Texas Mom Indicted for Murder for Allegedly Locking Toddlers in Hot Car to Teach Them a 'Lesson'

Cynthia Randolph faces life in prison for allegedly locking her children in the car on a 96-degree day

A grand jury has indicted a young Texas mother in the deaths of her two toddlers after she allegedly left them in a hot car for several hours in May.

PEOPLE has confirmed that 24-year-old Cynthia Marie Randolph has been indicted on two charges of injury to a child causing serious bodily injury. Earlier this month, the medical examiner’s office determined that 2-year-old Juliet Ramirez and her 16-month-old brother, Cavanaugh Ramirez, died of heatstroke. Their deaths were ruled homicides.

According to police, Randolph initially claimed the children “took off” and locked themselves inside her small vehicle, forcing her to break a window in an attempt to save them, according to the arrest affidavit obtained by PEOPLE.

But Randolph allegedly changed her story several times before revealing that she had found her children playing in the vehicle and left them inside after her daughter refused to leave, the affidavit states.

Mom Arrest Child Deaths
Parker County, Texas sheriff's office/AP

• Want to keep up with the latest crime coverage? Click here to get breaking crime news, ongoing trial coverage and details of intriguing unsolved cases in the True Crime Newsletter.
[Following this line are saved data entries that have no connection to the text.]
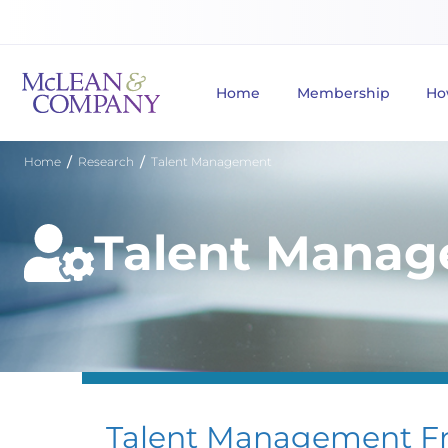
Home
Membership
Ho
/
/
Home
Research
Talent Management
Talent Mana
Talent Management F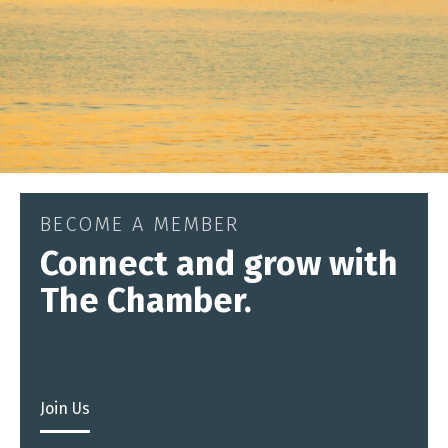
BECOME A MEMBER
Connect and grow with
The Chamber.
Join Us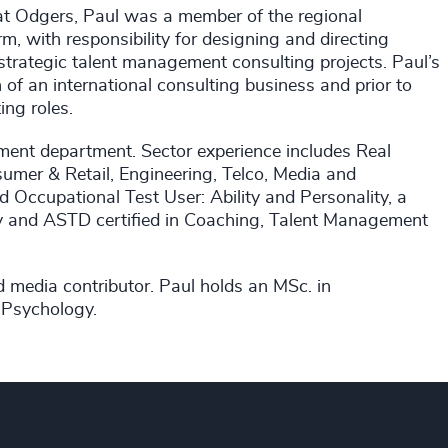
 at Odgers, Paul was a member of the regional
m, with responsibility for designing and directing
trategic talent management consulting projects. Paul’s
 of an international consulting business and prior to
ing roles.
rnment department. Sector experience includes Real
nsumer & Retail, Engineering, Telco, Media and
ed Occupational Test User: Ability and Personality, a
ty and ASTD certified in Coaching, Talent Management
nd media contributor. Paul holds an MSc. in
 Psychology.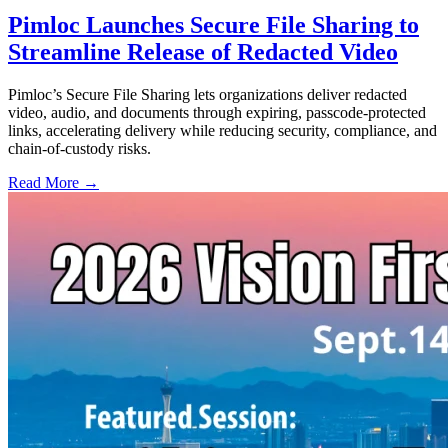
Pimloc Launches Secure File Sharing to
Streamline Release of Redacted Video
Pimloc’s Secure File Sharing lets organizations deliver redacted
video, audio, and documents through expiring, passcode-protected
links, accelerating delivery while reducing security, compliance, and
chain-of-custody risks.
Read More →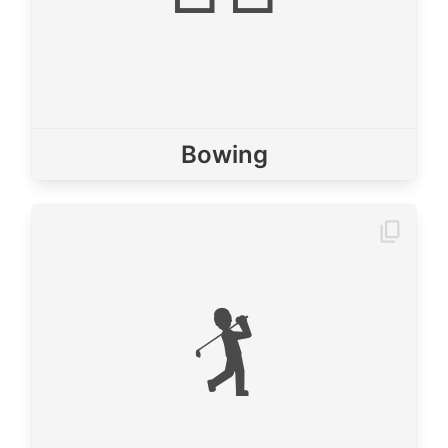
Bowing
🏌️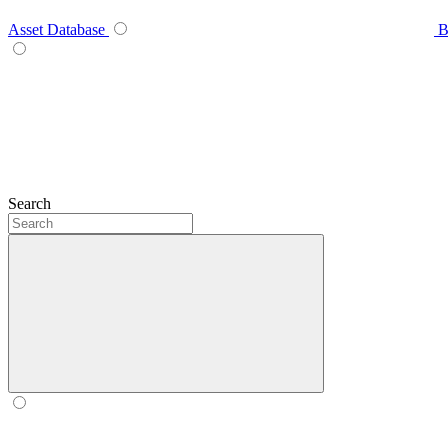
Asset Database
B
Search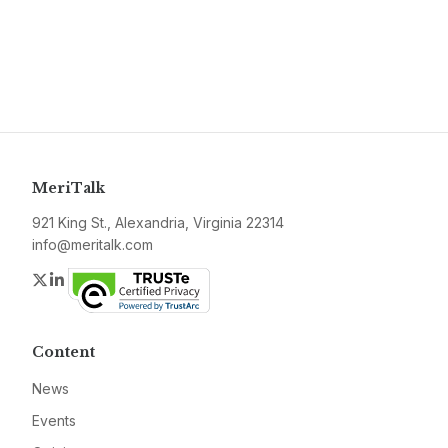
MeriTalk
921 King St., Alexandria, Virginia 22314
info@meritalk.com
Twitter
LinkedIn
Content
News
Events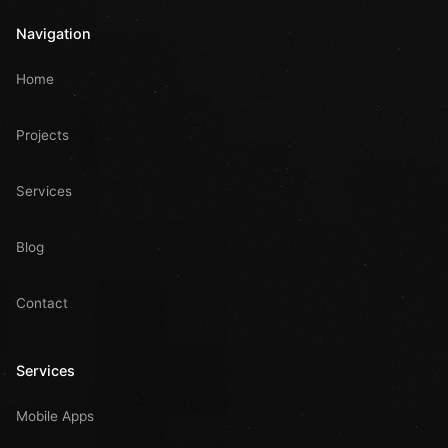
Navigation
Home
Projects
Services
Blog
Contact
Services
Mobile Apps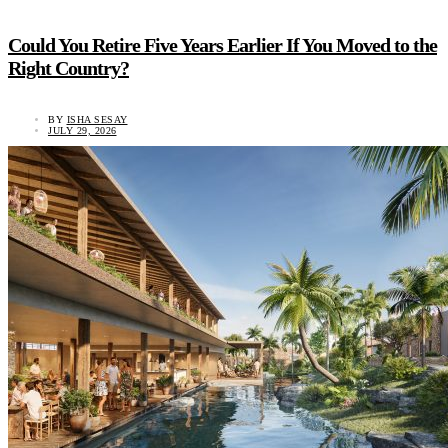
Could You Retire Five Years Earlier If You Moved to the
Right Country?
BY
ISHA SESAY
JULY 29, 2026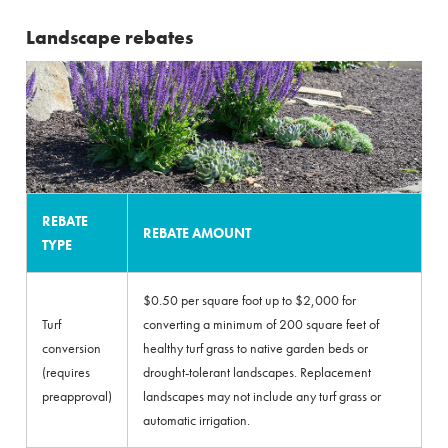
Landscape rebates
REBATE
REBATE AMOUNT
TYPE
$0.50 per square foot up to $2,000 for
Turf
converting a minimum of 200 square feet of
conversion
healthy turf grass to native garden beds or
(requires
drought-tolerant landscapes. Replacement
preapproval)
landscapes may not include any turf grass or
automatic irrigation.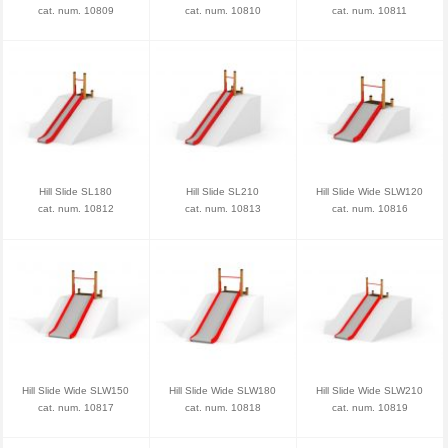
cat. num. 10809
cat. num. 10810
cat. num. 10811
Hill Slide SL180
Hill Slide SL210
Hill Slide Wide SLW120
cat. num. 10812
cat. num. 10813
cat. num. 10816
Hill Slide Wide SLW150
Hill Slide Wide SLW180
Hill Slide Wide SLW210
cat. num. 10817
cat. num. 10818
cat. num. 10819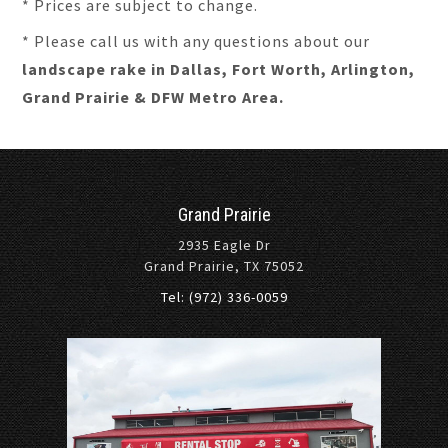
* Prices are subject to change.
* Please call us with any questions about our
landscape rake in Dallas, Fort Worth, Arlington,
Grand Prairie & DFW Metro Area.
Grand Prairie
2935 Eagle Dr
Grand Prairie, TX 75052
Tel: (972) 336-0059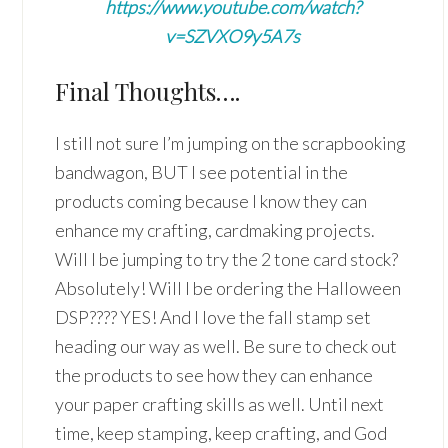
https://www.youtube.com/watch?
v=SZVXO9y5A7s
Final Thoughts….
I still not sure I’m jumping on the scrapbooking
bandwagon, BUT I see potential in the
products coming because I know they can
enhance my crafting, cardmaking projects.
Will I be jumping to try the 2 tone card stock?
Absolutely! Will I be ordering the Halloween
DSP???? YES! And I love the fall stamp set
heading our way as well. Be sure to check out
the products to see how they can enhance
your paper crafting skills as well. Until next
time, keep stamping, keep crafting, and God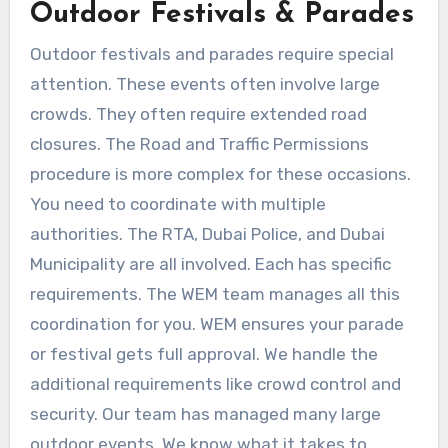
Outdoor Festivals & Parades
Outdoor festivals and parades require special
attention. These events often involve large
crowds. They often require extended road
closures. The Road and Traffic Permissions
procedure is more complex for these occasions.
You need to coordinate with multiple
authorities. The RTA, Dubai Police, and Dubai
Municipality are all involved. Each has specific
requirements. The WEM team manages all this
coordination for you. WEM ensures your parade
or festival gets full approval. We handle the
additional requirements like crowd control and
security. Our team has managed many large
outdoor events. We know what it takes to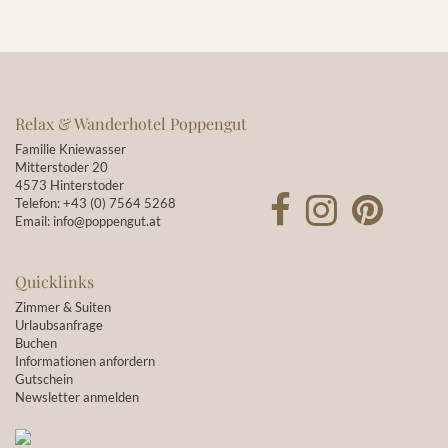
Relax & Wanderhotel Poppengut
Familie Kniewasser
Mitterstoder 20
4573 Hinterstoder
Telefon:
+43 (0) 7564 5268
Email:
info@poppengut.at
Quicklinks
Zimmer & Suiten
Urlaubsanfrage
Buchen
Informationen anfordern
Gutschein
Newsletter anmelden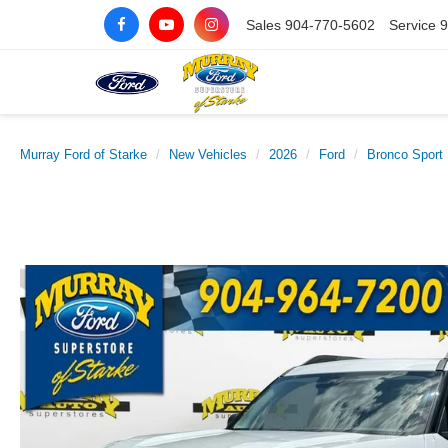
Sales
904-770-5602
Service
9
Murray Ford of Starke
New Vehicles
2026
Ford
Bronco Sport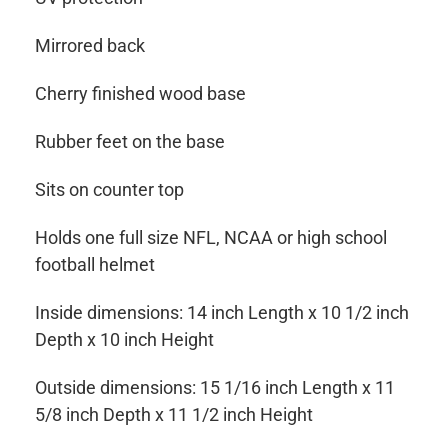
Mirrored back
Cherry finished wood base
Rubber feet on the base
Sits on counter top
Holds one full size NFL, NCAA or high school
football helmet
Inside dimensions: 14 inch Length x 10 1/2 inch
Depth x 10 inch Height
Outside dimensions: 15 1/16 inch Length x 11
5/8 inch Depth x 11 1/2 inch Height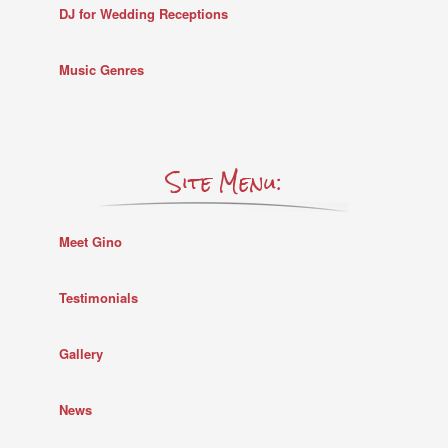
DJ for Wedding Receptions
Music Genres
Site Menu:
Meet Gino
Testimonials
Gallery
News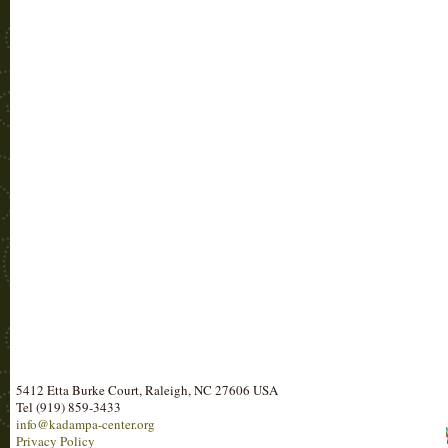
5412 Etta Burke Court, Raleigh, NC 27606 USA
Tel (919) 859-3433
info@kadampa-center.org
Privacy Policy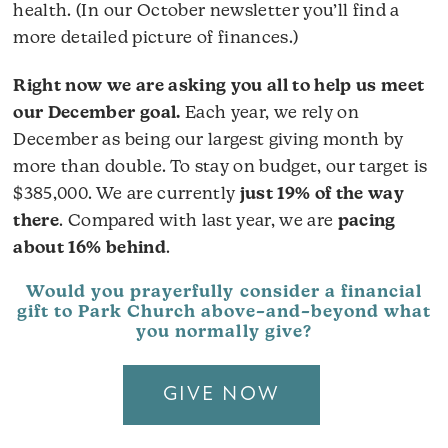
health. (In our October newsletter you’ll find a
more detailed picture of finances.)
Right now we are asking you all to help us meet
our December goal.
Each year, we rely on
December as being our largest giving month by
more than double. To stay on budget, our target is
$385,000. We are currently
just 19% of the way
there
. Compared with last year, we are
pacing
about 16% behind
.
Would you prayerfully consider a financial
gift to Park Church above–and–beyond what
you normally give?
GIVE NOW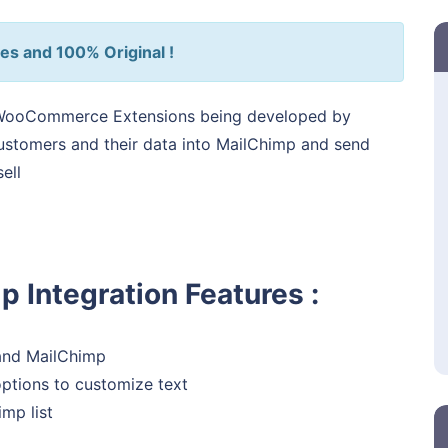
es and 100% Original !
WooCommerce Extensions being developed by
customers and their data into MailChimp and send
ell
Integration Features :
and MailChimp
ptions to customize text
mp list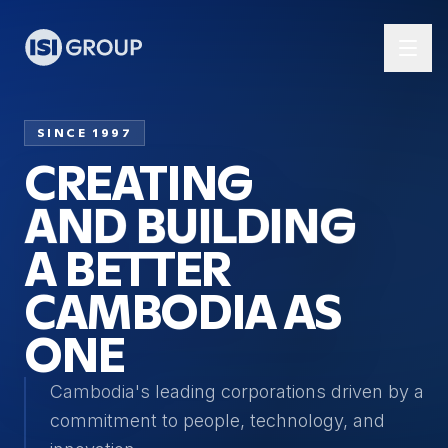
SINCE 1997
CREATING
AND BUILDING
A BETTER
CAMBODIA AS
ONE
Cambodia's leading corporations driven by a
commitment to people, technology, and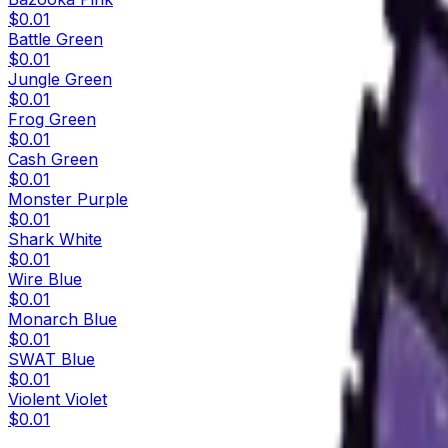
$0.01
Battle Green
$0.01
Jungle Green
$0.01
Frog Green
$0.01
Cash Green
$0.01
Monster Purple
$0.01
Shark White
$0.01
Wire Blue
$0.01
Monarch Blue
$0.01
SWAT Blue
$0.01
Violent Violet
$0.01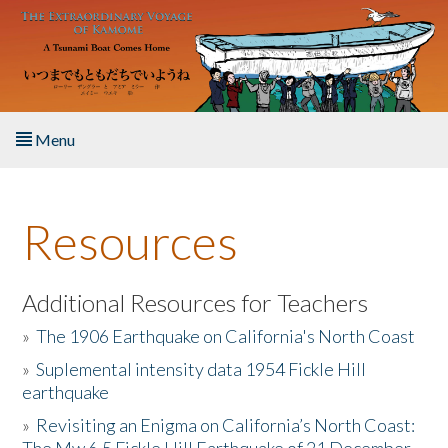
Skip to main content
Menu
Home
Resources
About the Book
Listen to the Book
Additional Resources for Teachers
»
The 1906 Earthquake on California's North Coast
Activities
»
Suplemental intensity data 1954 Fickle Hill
earthquake
The Story & Student Exchange
»
Revisiting an Enigma on California’s North Coast:
Resources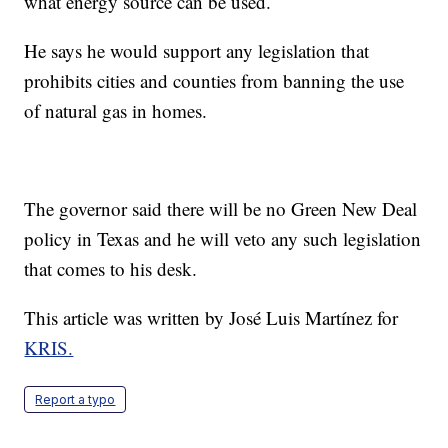
what energy source can be used.
He says he would support any legislation that
prohibits cities and counties from banning the use
of natural gas in homes.
The governor said there will be no Green New Deal
policy in Texas and he will veto any such legislation
that comes to his desk.
This article was written by José Luis Martínez for
KRIS.
Report a typo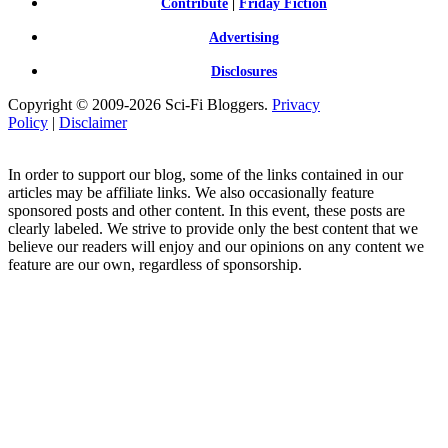
Contribute
|
Friday Fiction
Advertising
Disclosures
Copyright © 2009-2026 Sci-Fi Bloggers.
Privacy
Policy
|
Disclaimer
In order to support our blog, some of the links contained in our
articles may be affiliate links. We also occasionally feature
sponsored posts and other content. In this event, these posts are
clearly labeled. We strive to provide only the best content that we
believe our readers will enjoy and our opinions on any content we
feature are our own, regardless of sponsorship.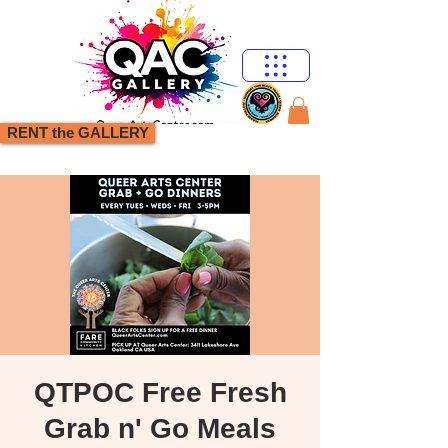
RENT the GALLERY
QTPOC Free Fresh
Grab n' Go Meals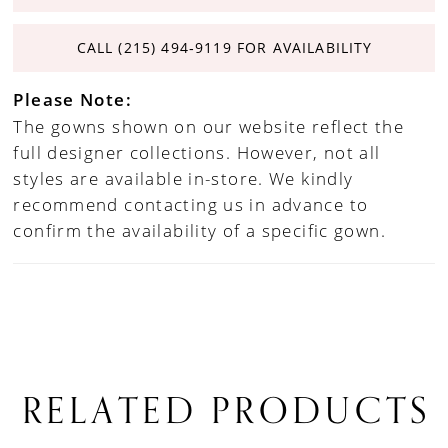
CALL (215) 494‑9119 FOR AVAILABILITY
Please Note:
The gowns shown on our website reflect the
full designer collections. However, not all
styles are available in-store. We kindly
recommend contacting us in advance to
confirm the availability of a specific gown.
RELATED PRODUCTS
PAUSE AUTOPLAY
PREVIOUS SLIDE
NEXT SLIDE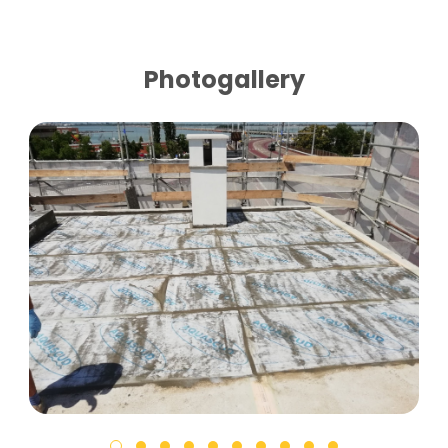
Photogallery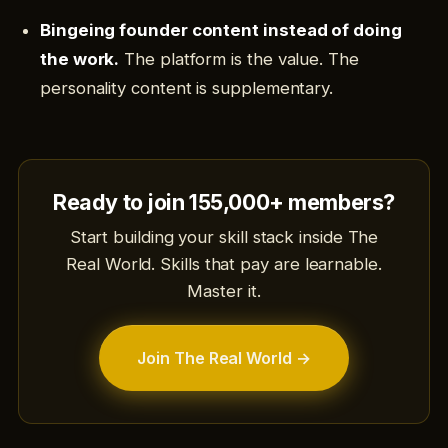
Bingeing founder content instead of doing
the work.
The platform is the value. The
personality content is supplementary.
Ready to join 155,000+ members?
Start building your skill stack inside The
Real World. Skills that pay are learnable.
Master it.
Join The Real World →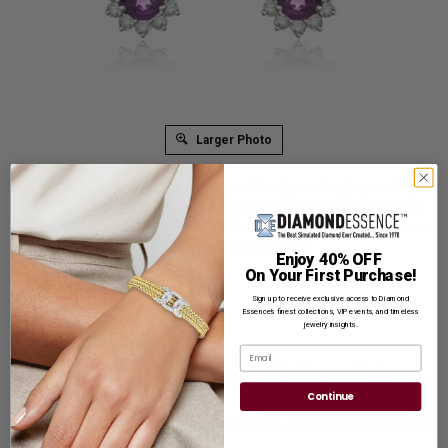
Larger Photo
An alluring pair of bezel and prong set designer dangling earrings
for women with 1.5 Cts. oval cut amethyst surrounded with 1 Cts.
round cut ruby and brilliant melee Diamonds by Diamond Essence
set in platinum plated sterling silver. 6.0 Cts.t.w.
Enjoy 40% OFF
On Your First Purchase!
Product Code
:
SED7011
Sign up to receive exclusive access to Diamond
List Price: $379.00
Essence’s finest collections, VIP events, and timeless
jewelry insights.
Reg. Price: $
289.00
Email
Summer Sale:
Get Extra 37% Off with Promo Code
SS37
Continue
Shipping:
Free Shipping In Attractive Leather Gift Box. Ideal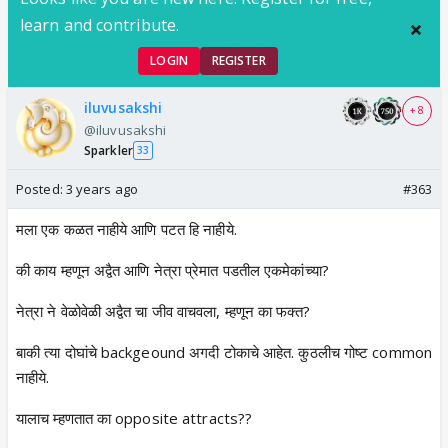
learn and contribute.
LOGIN
REGISTER
iluvusakshi
+ 8
@iluvusakshi
Sparkler
33
Posted:
3 years ago
#363
मला एक कळत नाहीये आणि पटत हि नाहीये.
की काय म्हणून अद्वैत आणि नेत्रा प्रेमात पडतील एकमेकांच्या?
नेत्रा ने वेळोवेळी अद्वैत चा जीव वाचवला, म्हणून का फक्त?
बाकी त्या दोघांचे backgeound अगदी टोकाचे आहेत. कुठलीच गोष्ट common
नाहीये.
यालाच म्हणतात का opposite attracts??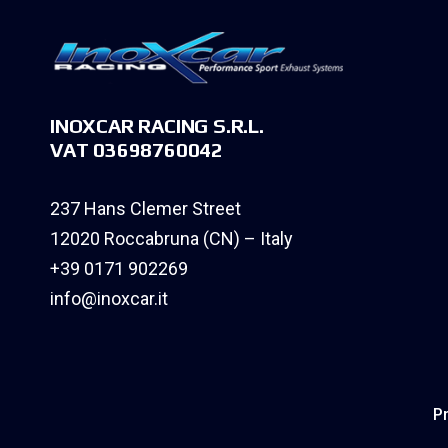
INOXCAR RACING S.R.L.
VAT 03698760042
237 Hans Clemer Street
12020 Roccabruna (CN) – Italy
+39 0171 902269
info@inoxcar.it
Pr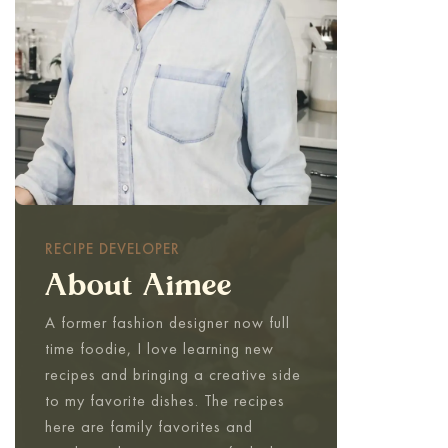
RECIPE DEVELOPER
About Aimee
A former fashion designer now full
time foodie, I love learning new
recipes and bringing a creative side
to my favorite dishes. The recipes
here are family favorites and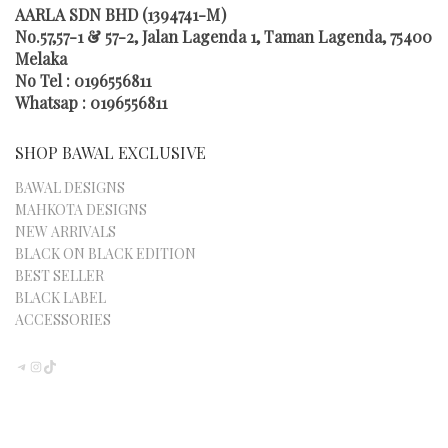
AARLA SDN BHD (1394741-M)
No.57,57-1 & 57-2, Jalan Lagenda 1, Taman Lagenda, 75400
Melaka
No Tel : 0196556811
Whatsap : 0196556811
SHOP BAWAL EXCLUSIVE
BAWAL DESIGNS
MAHKOTA DESIGNS
NEW ARRIVALS
BLACK ON BLACK EDITION
BEST SELLER
BLACK LABEL
ACCESSORIES
TELEGRAM
INSTAGRAM
TIKTOK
Randolph “shut the car door to teach her daughter a ‘lesson,’ thinking, ‘she could get herself and her brother out of the car when ready,’ ” police alleged in the affidavit.

She allegedly “then told investigators she went into her home, smoked marijuana and went to sleep for two to three hours,” authorities wrote.

Randolph also allegedly admitted to breaking the car window to “make it look like an accident,” authorities state.

Temperatures that day reached 96 degrees — the hottest at that point in the year, according to the Fort Worth Star-Telegram.

The prosecutor says that the charges are first-degree felonies. If Randolph is convicted, she faces up to life in prison.

“The culpable mental state required for first-degree-felony injury to a child is that the defendant knowingly engaged in conduct that was reasonably certain to cause serious bodily injury or death,” Parker County Assistant District Attorney Jeff Swain wrote in an email to the Star-Telegram. “By comparison, to prove a murder or capital murder, it must be proven that the defendant specifically intended to cause the death of the child.”

Randolph remains in jail on $200,000 bond and has not yet entered a plea.

She is represented by the public defender’s office. The office did not return PEOPLE’s call for comment.